## [What to do]
The word "EXTRON" occurs in some lines of the data. Return each such line.

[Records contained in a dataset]

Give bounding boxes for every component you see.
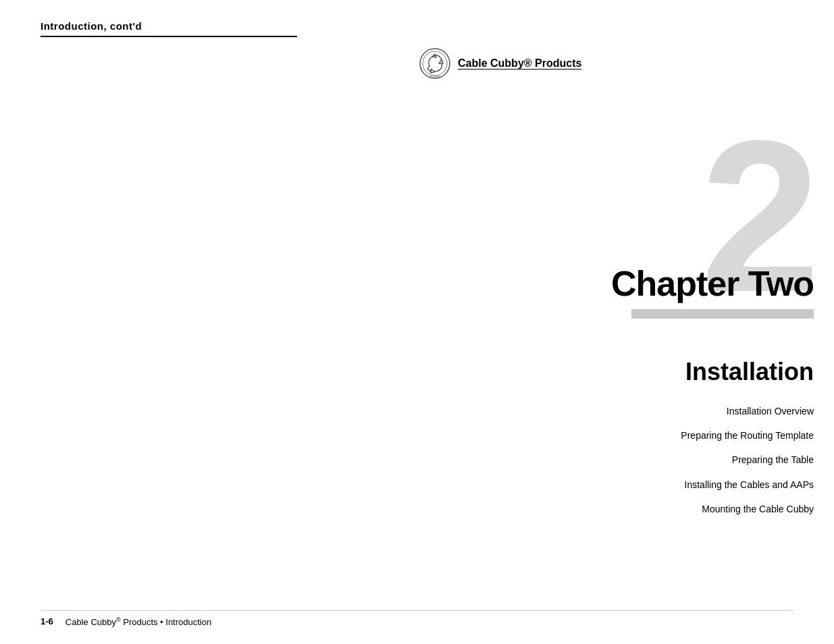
toc-item-3: Preparing the Table (681, 454, 814, 466)
intro-title: Introduction, cont'd (41, 20, 297, 37)
logo-text: Cable Cubby® Products (458, 57, 581, 70)
page-container: Introduction, cont'd EXTRON Cable Cubby®… (0, 0, 834, 644)
left-header: Introduction, cont'd (41, 20, 297, 37)
toc-item-2: Preparing the Routing Template (681, 429, 814, 441)
chapter-two-label: Chapter Two (611, 263, 814, 304)
svg-text:EXTRON: EXTRON (429, 75, 441, 78)
toc-item-4: Installing the Cables and AAPs (681, 479, 814, 491)
toc-list: Installation Overview Preparing the Rout… (681, 405, 814, 515)
toc-item-5: Mounting the Cable Cubby (681, 503, 814, 515)
svg-point-0 (420, 49, 450, 78)
chapter-bar-decoration (631, 309, 814, 319)
logo-icon: EXTRON (419, 47, 451, 80)
installation-heading: Installation (685, 358, 814, 386)
footer-text: Cable Cubby® Products • Introduction (66, 616, 211, 627)
footer-page-number: 1-6 (41, 616, 53, 626)
toc-item-1: Installation Overview (681, 405, 814, 417)
logo-area: EXTRON Cable Cubby® Products (419, 47, 581, 80)
footer: 1-6 Cable Cubby® Products • Introduction (41, 610, 793, 627)
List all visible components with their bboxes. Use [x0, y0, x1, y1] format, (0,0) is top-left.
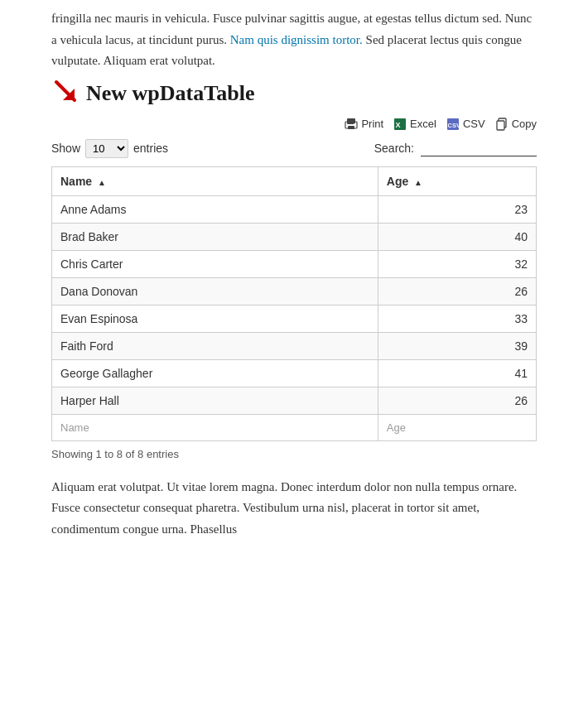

## [Answer for this exercise]
page-container: Introduction, cont'd EXTRON Cable Cubby®… (0, 0, 834, 644)
svg-text:EXTRON: EXTRON (429, 75, 441, 78)
logo-icon: EXTRON (419, 47, 451, 80)
logo-area: EXTRON Cable Cubby® Products (419, 47, 581, 80)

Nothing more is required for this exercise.